Similarly, you can use the params[0] count to detect how many arguments were passed to a variable argument native. This is used primarily in Format Class Functions for parameter-count validation.


Throwing Errors/Invoking the Debugger

Often, you will write a native and realize that you need to tell the plugin that a serious error has occurred. A good example of this is if you are writing a function which requires a player index, but that index is beyond the reasonable bounds for the maximum players in the server.

In this case, it is a good idea to throw a runtime error. This is an error that halts the plugin and invokes a call trace from the debugger. The halt is not permanent, but it does break the execution flow of the current callback.

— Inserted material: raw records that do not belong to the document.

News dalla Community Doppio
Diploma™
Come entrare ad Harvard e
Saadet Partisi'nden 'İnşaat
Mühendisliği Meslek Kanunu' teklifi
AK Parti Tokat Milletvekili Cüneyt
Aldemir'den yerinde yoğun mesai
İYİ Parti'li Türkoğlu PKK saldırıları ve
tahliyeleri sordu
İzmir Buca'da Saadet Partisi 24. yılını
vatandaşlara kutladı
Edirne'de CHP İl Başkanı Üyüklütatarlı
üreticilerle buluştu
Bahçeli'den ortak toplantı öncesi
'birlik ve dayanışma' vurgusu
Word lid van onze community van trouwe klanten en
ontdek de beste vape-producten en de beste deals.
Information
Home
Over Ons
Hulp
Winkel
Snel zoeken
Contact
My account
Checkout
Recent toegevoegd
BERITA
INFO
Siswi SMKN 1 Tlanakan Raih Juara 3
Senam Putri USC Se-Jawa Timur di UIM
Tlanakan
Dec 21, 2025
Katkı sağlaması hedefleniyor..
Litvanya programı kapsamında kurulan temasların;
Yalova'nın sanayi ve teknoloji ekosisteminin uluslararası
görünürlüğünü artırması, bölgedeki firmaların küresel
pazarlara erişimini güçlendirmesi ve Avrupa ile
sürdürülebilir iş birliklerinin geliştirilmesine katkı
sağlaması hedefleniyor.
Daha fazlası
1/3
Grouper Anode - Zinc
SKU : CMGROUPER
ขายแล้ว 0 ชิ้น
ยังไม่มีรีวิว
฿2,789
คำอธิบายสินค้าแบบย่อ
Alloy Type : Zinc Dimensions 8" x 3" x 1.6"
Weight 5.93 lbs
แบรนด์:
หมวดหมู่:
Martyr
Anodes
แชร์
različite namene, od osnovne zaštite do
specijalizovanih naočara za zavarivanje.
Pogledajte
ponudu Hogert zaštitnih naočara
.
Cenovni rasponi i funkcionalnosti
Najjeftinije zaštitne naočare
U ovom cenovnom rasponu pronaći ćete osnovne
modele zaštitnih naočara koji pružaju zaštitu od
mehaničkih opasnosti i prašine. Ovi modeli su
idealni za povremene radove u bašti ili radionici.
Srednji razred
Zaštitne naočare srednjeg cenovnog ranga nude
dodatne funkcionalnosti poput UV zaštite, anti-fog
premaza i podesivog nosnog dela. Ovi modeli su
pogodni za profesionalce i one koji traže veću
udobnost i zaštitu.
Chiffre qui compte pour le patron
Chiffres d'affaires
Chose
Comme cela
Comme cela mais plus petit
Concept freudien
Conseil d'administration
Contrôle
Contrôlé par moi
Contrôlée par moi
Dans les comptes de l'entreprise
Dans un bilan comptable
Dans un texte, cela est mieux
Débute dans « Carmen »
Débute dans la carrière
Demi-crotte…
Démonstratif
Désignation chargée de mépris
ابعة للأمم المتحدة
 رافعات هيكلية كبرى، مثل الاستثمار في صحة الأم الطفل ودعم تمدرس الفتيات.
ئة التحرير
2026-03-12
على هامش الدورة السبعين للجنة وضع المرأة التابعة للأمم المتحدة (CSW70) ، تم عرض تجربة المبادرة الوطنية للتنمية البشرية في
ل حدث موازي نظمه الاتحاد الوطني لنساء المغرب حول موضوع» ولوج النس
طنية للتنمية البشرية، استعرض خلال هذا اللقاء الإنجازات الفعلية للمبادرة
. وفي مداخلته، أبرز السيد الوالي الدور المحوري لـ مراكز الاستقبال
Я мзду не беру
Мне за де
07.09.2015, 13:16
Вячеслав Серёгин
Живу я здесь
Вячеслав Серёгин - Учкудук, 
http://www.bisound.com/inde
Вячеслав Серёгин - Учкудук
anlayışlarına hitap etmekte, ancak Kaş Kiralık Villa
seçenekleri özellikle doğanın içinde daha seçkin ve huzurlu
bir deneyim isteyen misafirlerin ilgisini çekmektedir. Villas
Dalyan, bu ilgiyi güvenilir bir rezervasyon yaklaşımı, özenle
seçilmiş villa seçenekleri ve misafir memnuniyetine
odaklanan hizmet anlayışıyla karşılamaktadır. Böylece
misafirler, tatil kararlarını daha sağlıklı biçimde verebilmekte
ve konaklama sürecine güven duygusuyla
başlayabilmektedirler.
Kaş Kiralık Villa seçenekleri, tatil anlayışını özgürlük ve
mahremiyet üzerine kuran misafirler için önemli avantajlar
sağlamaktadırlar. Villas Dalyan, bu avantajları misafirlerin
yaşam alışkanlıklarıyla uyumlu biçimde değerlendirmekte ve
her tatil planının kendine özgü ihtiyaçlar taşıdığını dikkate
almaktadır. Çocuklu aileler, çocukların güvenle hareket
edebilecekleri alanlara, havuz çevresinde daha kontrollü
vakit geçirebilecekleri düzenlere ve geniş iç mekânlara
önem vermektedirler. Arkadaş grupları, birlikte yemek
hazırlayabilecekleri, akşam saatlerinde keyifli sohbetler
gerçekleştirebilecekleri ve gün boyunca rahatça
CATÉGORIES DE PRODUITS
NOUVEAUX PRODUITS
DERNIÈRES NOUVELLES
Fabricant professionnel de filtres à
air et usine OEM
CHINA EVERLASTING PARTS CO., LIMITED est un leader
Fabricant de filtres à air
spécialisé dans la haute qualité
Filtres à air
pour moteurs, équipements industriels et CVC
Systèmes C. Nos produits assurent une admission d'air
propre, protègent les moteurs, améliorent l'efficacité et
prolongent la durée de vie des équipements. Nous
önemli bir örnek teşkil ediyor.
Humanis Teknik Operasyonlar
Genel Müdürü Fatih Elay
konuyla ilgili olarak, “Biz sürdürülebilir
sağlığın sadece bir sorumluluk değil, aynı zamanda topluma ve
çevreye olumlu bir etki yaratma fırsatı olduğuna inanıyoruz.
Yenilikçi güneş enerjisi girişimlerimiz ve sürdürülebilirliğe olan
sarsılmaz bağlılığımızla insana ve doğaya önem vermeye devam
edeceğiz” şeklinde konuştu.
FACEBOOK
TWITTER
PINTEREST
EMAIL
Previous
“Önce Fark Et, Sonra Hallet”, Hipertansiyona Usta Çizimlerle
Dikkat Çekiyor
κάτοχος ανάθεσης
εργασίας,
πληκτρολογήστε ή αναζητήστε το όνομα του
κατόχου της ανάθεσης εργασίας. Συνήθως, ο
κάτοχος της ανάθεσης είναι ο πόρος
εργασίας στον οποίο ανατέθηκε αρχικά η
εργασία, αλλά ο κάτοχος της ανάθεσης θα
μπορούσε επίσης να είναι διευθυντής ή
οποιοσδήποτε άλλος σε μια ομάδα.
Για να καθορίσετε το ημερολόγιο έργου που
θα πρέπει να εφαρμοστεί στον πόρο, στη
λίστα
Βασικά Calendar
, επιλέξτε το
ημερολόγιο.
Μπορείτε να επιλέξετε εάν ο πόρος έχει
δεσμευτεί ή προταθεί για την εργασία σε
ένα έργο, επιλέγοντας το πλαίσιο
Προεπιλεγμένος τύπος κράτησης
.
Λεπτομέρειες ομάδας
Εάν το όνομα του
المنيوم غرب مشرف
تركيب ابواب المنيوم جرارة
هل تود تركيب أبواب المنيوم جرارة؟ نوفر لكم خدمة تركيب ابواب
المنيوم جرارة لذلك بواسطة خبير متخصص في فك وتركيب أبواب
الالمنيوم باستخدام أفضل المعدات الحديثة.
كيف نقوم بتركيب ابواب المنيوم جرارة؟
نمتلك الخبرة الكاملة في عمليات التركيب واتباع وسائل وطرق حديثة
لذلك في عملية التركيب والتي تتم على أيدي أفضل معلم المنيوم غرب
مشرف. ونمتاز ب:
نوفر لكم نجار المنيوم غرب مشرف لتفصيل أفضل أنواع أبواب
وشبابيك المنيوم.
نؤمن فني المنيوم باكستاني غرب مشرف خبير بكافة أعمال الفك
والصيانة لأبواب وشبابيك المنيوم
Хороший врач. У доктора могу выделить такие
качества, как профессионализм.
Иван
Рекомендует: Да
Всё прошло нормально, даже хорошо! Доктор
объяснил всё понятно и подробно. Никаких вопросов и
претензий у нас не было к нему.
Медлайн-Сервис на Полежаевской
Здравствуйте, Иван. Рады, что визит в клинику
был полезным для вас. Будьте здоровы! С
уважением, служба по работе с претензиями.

There are two ways to throw a native error: ThrowNativeErrorEx() or ThrowNativeError(). The former lets you specify a detailed error code from sp_vm_types.h. The latter is a helper function for generic errors, and it returns 0, allowing you to return with the function itself. For example:

static cell_t GetPlayerFrags(IPluginContext *pContext, const cell_t *params)
{
	if (params[1] < 0 || params[1] > maxplayers)
	{
		return pContext->ThrowNativeError("Invalid client index: %d", params[1]);
	}
	/* ... rest of code ... */
}

Don't worry about including extra information, such as your native name or the module name. The debugger knows all of this information and will decide what to print to the user.